● **Try it**: Set down, exactly as they stand, the lines from the one containing "Намереният фентанил е 12.6 килограма на" through the last line of the records below, leaving every picture out.

● **Records supplied**:

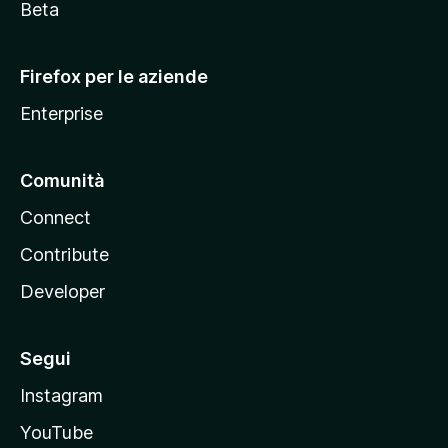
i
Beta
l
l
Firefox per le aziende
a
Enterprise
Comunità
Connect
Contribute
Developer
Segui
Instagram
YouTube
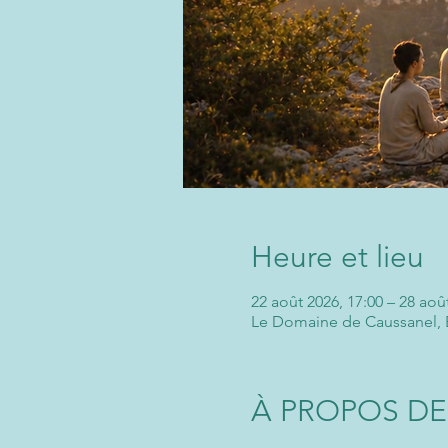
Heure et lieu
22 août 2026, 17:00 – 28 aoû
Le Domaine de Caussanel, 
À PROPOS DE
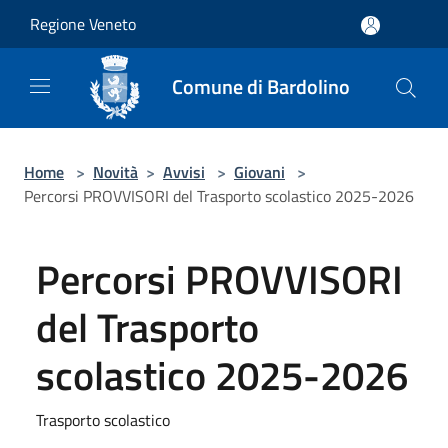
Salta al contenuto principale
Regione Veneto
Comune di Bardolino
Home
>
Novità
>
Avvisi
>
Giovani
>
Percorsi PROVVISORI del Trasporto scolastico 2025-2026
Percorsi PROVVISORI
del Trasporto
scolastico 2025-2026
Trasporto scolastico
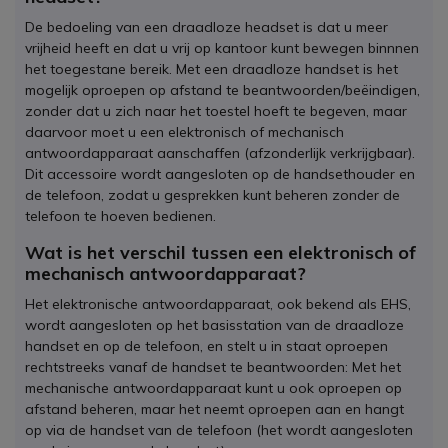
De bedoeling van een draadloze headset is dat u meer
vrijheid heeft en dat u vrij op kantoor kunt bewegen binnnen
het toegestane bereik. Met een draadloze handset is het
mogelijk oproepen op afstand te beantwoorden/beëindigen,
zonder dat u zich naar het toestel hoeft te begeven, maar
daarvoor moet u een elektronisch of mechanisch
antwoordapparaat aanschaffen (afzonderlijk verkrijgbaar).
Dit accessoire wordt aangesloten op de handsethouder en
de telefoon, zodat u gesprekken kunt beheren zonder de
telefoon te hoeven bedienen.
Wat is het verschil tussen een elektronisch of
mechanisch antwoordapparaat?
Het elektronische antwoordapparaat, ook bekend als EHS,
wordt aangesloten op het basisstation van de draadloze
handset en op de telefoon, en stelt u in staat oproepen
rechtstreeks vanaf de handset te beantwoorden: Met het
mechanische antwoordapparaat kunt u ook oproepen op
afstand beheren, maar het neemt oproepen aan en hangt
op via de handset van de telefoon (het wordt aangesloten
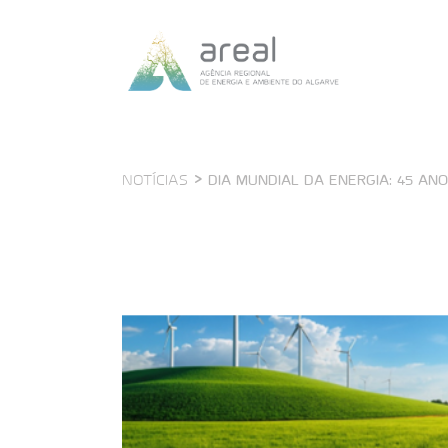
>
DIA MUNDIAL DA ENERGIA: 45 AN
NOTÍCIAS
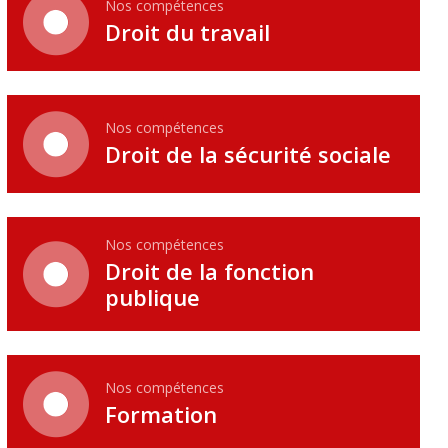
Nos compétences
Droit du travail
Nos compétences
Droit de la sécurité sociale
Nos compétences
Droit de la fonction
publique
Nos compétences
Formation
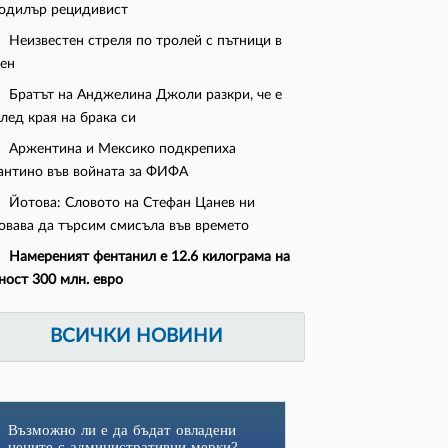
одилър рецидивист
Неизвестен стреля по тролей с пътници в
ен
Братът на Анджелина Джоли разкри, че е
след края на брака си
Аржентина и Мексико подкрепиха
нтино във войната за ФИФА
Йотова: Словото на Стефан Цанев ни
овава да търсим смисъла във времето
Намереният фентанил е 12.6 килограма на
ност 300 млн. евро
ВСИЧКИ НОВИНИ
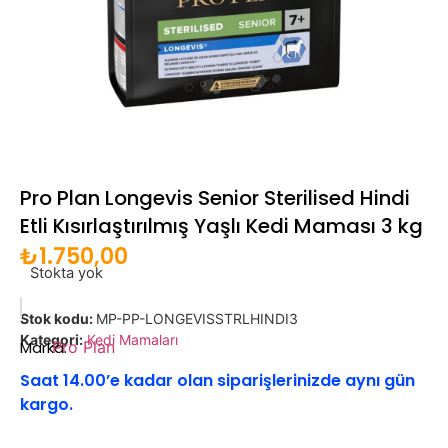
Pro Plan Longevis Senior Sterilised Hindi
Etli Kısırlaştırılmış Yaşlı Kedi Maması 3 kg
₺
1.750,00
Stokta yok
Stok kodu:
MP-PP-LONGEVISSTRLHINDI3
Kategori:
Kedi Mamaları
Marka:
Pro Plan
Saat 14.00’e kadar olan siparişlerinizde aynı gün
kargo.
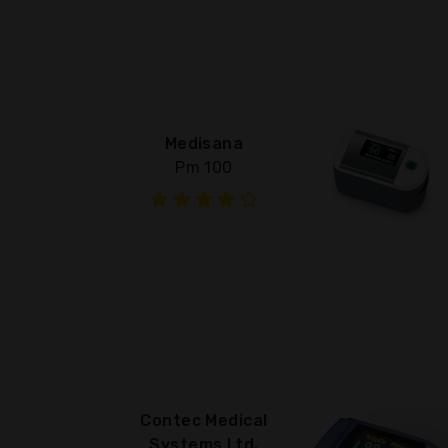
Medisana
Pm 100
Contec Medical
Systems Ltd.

● **Task answer**:
Намереният фентанил е 12.6 килограма на
ност 300 млн. евро
ВСИЧКИ НОВИНИ
Pro Plan Longevis Senior Sterilised Hindi
Etli Kısırlaştırılmış Yaşlı Kedi Maması 3 kg
₺
1.750,00
Stokta yok
Stok kodu:
MP-PP-LONGEVISSTRLHINDI3
Kategori:
Kedi Mamaları
Marka:
Pro Plan
Saat 14.00’e kadar olan siparişlerinizde aynı gün
kargo.
Medisana
Pm 100
Contec Medical
Systems Ltd.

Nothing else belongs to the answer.